It’s day one on the Little Desert Bush Blitz in western Victoria!
Scientists from Museums Victoria, Melbourne Herbarium, Queensland Museum and the University of NSW are being briefed before they head into the field to begin their first day of collection. They will set up standard pitfall traps to collect reptiles and amphibians, mini pitfall traps to collect spiders, Malaise traps to collect flying insects and light traps to collect moths. The team will also be collecting plants, using sweep nets to collect bees and searching under rocks for snails. With all this effort, new species are almost a given.

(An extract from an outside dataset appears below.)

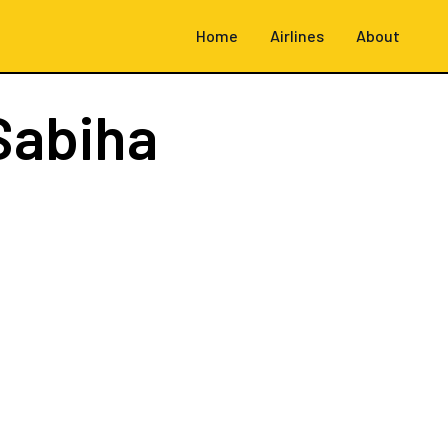
Home
Airlines
About
Sabiha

Team safety briefing – day 1
The Little Desert Bush Blitz will focus, not surprisingly, on the Little Desert National Park, as well as a selection of other small conservation areas in the region. The park covers 132,647 ha, from the Wimmera River in the east to the South Australian border in the west. Surrounded by agricultural land, the park consists mainly of deep sandy soils with very low fertility, interspersed with small pockets of clay soils, and occasional rocky, sandstone outcrops and gravelly rises. The sand dunes and relatively low rainfall have led to the descriptive term ‘desert’, however, the area supports a diverse vegetation ranging from woodlands of Yellow Gum, River Red Gum and Black Box through open woodlands of Desert Stringybark to expansive Desert Banksia and Sheoak heathlands.
Keeping track of the troops as they head into the field
Apart from the new species we are hoping to discover, we are also hoping to spot the rare Malleefowl, a large ground-dwelling bird that builds a mound instead of a nest, and prefers habitat that has not been burnt for 40–60 years.